How Soon Is Now?
Celebrated as Sergei Prokofiev's Peter and the Wolf may be, it's wondrously clear from the first steps inside the pitch-black Irondale Center that bluemouth's highly physical twist on it, How Soon Is Now?, is going to be a bit darker. With each step spent following a lantern-swinging, foreign-language-speaking villager down the balcony path--as sounds well up in the distance and shadows loom large on a giant two-story scrim--it becomes clearer that, despite the imposing gloom, the show itself is brilliant. A roughly sketched animated short (from Heather Schibli) pierces the darkness, providing the childish frame of Prokofiev's original--the wolf, caught by a noose--but things are rarely as two-dimensional as they seem. And such is the accomplishment of this collectively created work: it's thrillingly three-dimensional, which you'll note when the Duck (Cass Bugge) and Bird (Stacie Morgain Lewis) force you to help pin the rampaging Wolf (the terrific Stephen O'Connell) down.

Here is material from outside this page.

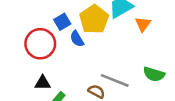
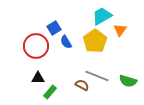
yellow pentagon: (94, 19) -> (95, 41), moved
green semicircle: (154, 74) -> (128, 81), moved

It's an impressive way to turn the audience into a jury, and what follows is a stark lesson in morality, as Pussy (Daniel Pettrow) calls Peter (Lucy Simic) into the court to watch justice be done. However, this serious talk is balanced by expressive dance, the deep philosophy diluted by classic jokes (have you heard the one about the devout, drowning man, who ignores the boat, waiting for God to save him?), and a vaudevillian exchange establishes the sort of characters that make up the defense and offense--the "lame" Duck's logic is no match for the "song" Bird's emotional warblings, a sort of revenge dirge sung on behalf of her (and the town's) dead children. In addition, the inventive use of space (and the physical interactions with it) give more weight to each actor's plaints, especially as the Wolf, suspended from the balcony, howls that he cannot be blamed for his "irresistable impulses."
"What are you?" cries the Wolf. "A bunch of animals?" In this case, yes and no: Rachel Jones's ruinous costumes (tattered pants and dirty shirts) help to humanize the "animals," and casting a female Peter draws the most out of a fierce tango-hybrid between "him" and the Wolf, especially given the emotional heft of the work. In a slick move, the projected images serve, at times, to reflect the audience with black and white stock footage of angry crowds--at other points, they emphasize Richard Windeyer's choice in music--and Omar Zubair's on-stage presence as a visceral Drummer Boy. All these aesthetic pieces play well off one another, filling the space and squeezing every second out of this hour-long tour-de-force.
How Soon Is Now? is as vivid and off-the-page as theater can get (without breaking the law). It's also earnest, which makes bluemouth inc. one of the few companies that's able to pull off cross-disciplinary work as they search to redefine the "walls" (and in this case, ceilings and floors) of theater. This sort of work can't come soon enough: see it now.